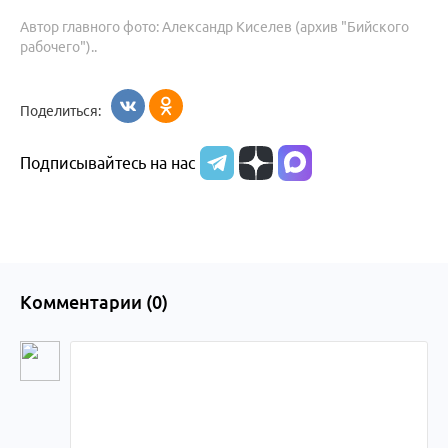
Автор главного фото: Александр Киселев (архив "Бийского
рабочего")..
Поделиться:
Подписывайтесь на нас
Комментарии (
0
)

YOUR OBJECTIVE: The whole listing should be printed again exactly as written, images excluded.

OUTPUT OF THE EXERCISE:
Автор главного фото: Александр Киселев (архив "Бийского
рабочего")..
Поделиться:
Подписывайтесь на нас
Комментарии (
0
)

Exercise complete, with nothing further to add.